### Material for the task
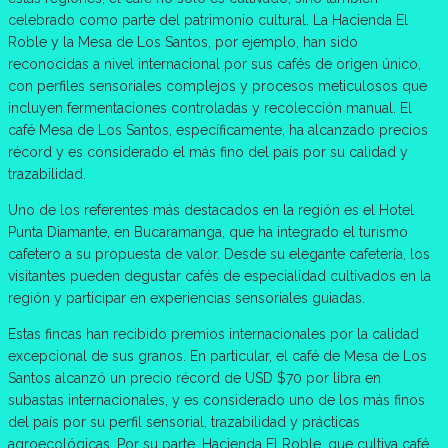
celebrado como parte del patrimonio cultural. La Hacienda El
Roble y la Mesa de Los Santos, por ejemplo, han sido
reconocidas a nivel internacional por sus cafés de origen único,
con perfiles sensoriales complejos y procesos meticulosos que
incluyen fermentaciones controladas y recolección manual. El
café Mesa de Los Santos, específicamente, ha alcanzado precios
récord y es considerado el más fino del país por su calidad y
trazabilidad.
Uno de los referentes más destacados en la región es el Hotel
Punta Diamante, en Bucaramanga, que ha integrado el turismo
cafetero a su propuesta de valor. Desde su elegante cafetería, los
visitantes pueden degustar cafés de especialidad cultivados en la
región y participar en experiencias sensoriales guiadas.
Estas fincas han recibido premios internacionales por la calidad
excepcional de sus granos. En particular, el café de Mesa de Los
Santos alcanzó un precio récord de USD $70 por libra en
subastas internacionales, y es considerado uno de los más finos
del país por su perfil sensorial, trazabilidad y prácticas
agroecológicas. Por su parte, Hacienda El Roble, que cultiva café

### Task statement
Search the material for the string "parte" and return each line that has it.

### Output
celebrado como parte del patrimonio cultural. La Hacienda El
agroecológicas. Por su parte, Hacienda El Roble, que cultiva café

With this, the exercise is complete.